Development of a Failure Locus for a 3-Dimensional Anterior Crutiate Ligament: A Finite Element Analysis

Abstract

This study investigated movement combinations which may cause injury to the anterior cruciate ligament (ACL). A 3-Dimensional finite element knee joint model, including bones and ligament bundles, was developed. Bone was modeled as rigid, and a transversely isotropic material was applied to the ligament structures. This study incorporates a novel approach for developing bundle specific prestrain within the ligament structures. The bundles were stretched from their zero load lengths to their reference lengths, producing a strain field mimicking in vivo conditions at full knee extension. A failure locus was created by performing multiple knee joint motion combination simulations until ligament failure.
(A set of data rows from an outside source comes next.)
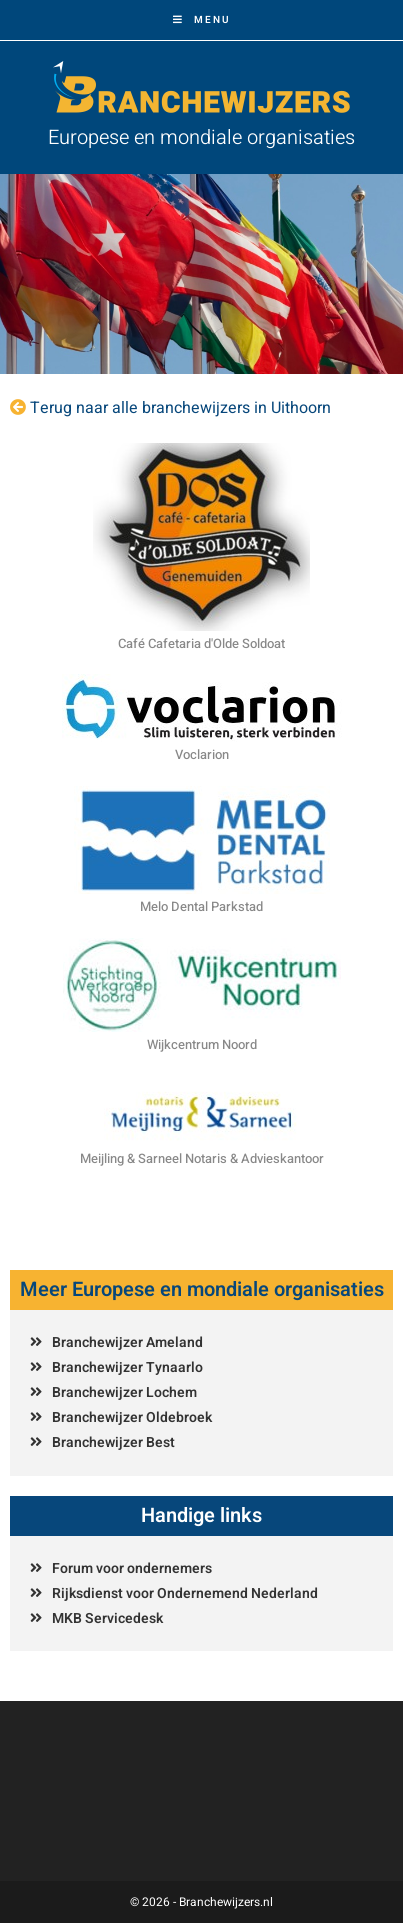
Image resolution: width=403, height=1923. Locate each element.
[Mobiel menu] (202, 20)
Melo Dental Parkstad (201, 906)
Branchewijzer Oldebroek (132, 1417)
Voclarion (202, 754)
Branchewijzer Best (113, 1442)
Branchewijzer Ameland (127, 1342)
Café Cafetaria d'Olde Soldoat (201, 643)
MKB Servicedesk (107, 1618)
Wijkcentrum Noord (202, 1044)
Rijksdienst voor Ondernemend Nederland (185, 1593)
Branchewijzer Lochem (124, 1392)
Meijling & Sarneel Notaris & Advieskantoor (202, 1158)
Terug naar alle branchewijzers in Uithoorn (180, 408)
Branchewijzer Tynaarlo (127, 1367)
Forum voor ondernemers (132, 1568)
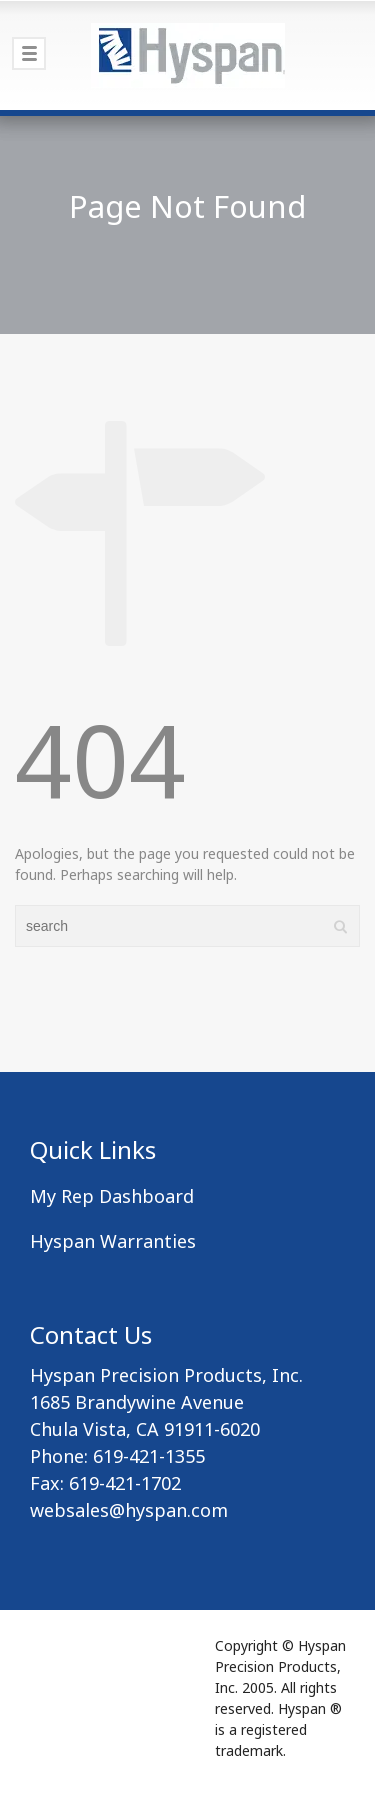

The locus shows which movement combinations of internal/external femoral rotation and varus/valgus angle cause failure within the ACL bundles at 25° of knee flexion. The 3D model provided improved accuracy for locating bundle ruptures. By monitoring stresses and strains within the ligament bundles during knee joint orientation simulations, ruptures were virtually diagnosed. The relationship between knee joint orientation and ligament rupture provides a spectrum for the propensity of ACL injury. The results highlight femoral external rotation relative to the tibia as an important factor related to ACL injury. The results also show the posterolateral bundle to be more susceptible to rupture than the anteromedial bundle. These results have various clinical applications. In sports where ACL injuries are prevalent, training programs can be adapted to address the avoidance of harmful knee orientations. Monitoring bundle rupture locations also increases insight for practitioners in identifying more precise injury mechanisms.